In other words, storage facilities, refineries, terminals, ships and pipelines eventually could reach capacity — something that hasn’t happened since 1998, according to Goldman Sachs.
Distressed pricing in some corners of the oil market shows that investors are starting to price in the risk that might occur soon.
Although headline oil prices such as West Texas Intermediate and Brent are trading north of $20 a barrel, some regional prices have recently plunged into single-digit territory. That is especially true for landlocked grades of crude where access to storage is even trickier.

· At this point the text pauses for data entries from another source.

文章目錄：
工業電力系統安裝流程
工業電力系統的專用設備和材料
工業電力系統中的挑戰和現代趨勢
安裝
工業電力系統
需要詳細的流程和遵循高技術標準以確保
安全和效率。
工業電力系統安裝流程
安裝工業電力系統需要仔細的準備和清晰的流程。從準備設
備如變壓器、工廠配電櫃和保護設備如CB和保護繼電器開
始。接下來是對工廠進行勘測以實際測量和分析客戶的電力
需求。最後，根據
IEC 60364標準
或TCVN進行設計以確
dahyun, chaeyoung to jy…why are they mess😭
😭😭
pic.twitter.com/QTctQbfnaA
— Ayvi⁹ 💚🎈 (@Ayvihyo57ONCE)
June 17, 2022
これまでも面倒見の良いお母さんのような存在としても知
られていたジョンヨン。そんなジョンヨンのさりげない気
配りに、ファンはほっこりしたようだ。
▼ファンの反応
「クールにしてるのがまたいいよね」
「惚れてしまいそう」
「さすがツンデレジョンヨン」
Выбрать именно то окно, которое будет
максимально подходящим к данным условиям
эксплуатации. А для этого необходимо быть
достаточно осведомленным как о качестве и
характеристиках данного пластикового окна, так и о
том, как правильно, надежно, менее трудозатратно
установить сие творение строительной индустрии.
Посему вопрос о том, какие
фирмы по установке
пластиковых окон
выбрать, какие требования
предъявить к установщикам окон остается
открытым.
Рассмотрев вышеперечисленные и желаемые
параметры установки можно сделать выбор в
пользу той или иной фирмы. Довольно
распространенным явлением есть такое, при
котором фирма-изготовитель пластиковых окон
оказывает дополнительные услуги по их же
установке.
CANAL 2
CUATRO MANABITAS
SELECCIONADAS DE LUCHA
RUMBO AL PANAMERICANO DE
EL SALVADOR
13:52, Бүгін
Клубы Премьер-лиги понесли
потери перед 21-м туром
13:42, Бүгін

“Demand is falling so fast relative to supply that very soon many producers’ main issue is not going to be whether they can ensure operating profit but rather if they can find an outlet for their crude,” analysts at JBC Energy wrote in a report Tuesday.
One storage option: loading all that extra crude onto ships. JBC said about 20% of the global fleet of very large crude carriers (VLCCs) could become floating storage. But even that would not absorb the surplus.
In April, some 6 million barrels per day of “homeless crude” might literally have nowhere to go, JBC said, a figure that would rise to 7 million barrels per day in May.
But, eventually, airlines will take to the air again and start buying jet fuel. Drivers will buy more gasoline as they get back to work.
But by that point the oil industry might not be producing as much oil as before because wells shut down. Today’s oil glut may suddenly turn into tomorrow’s oil scarcity, pushing prices “far above” $55 next year, Goldman Sachs commodities head Jeffrey Currie said.
“This will ultimately create an inflationary oil supply shock of historic proportions,” Currie wrote.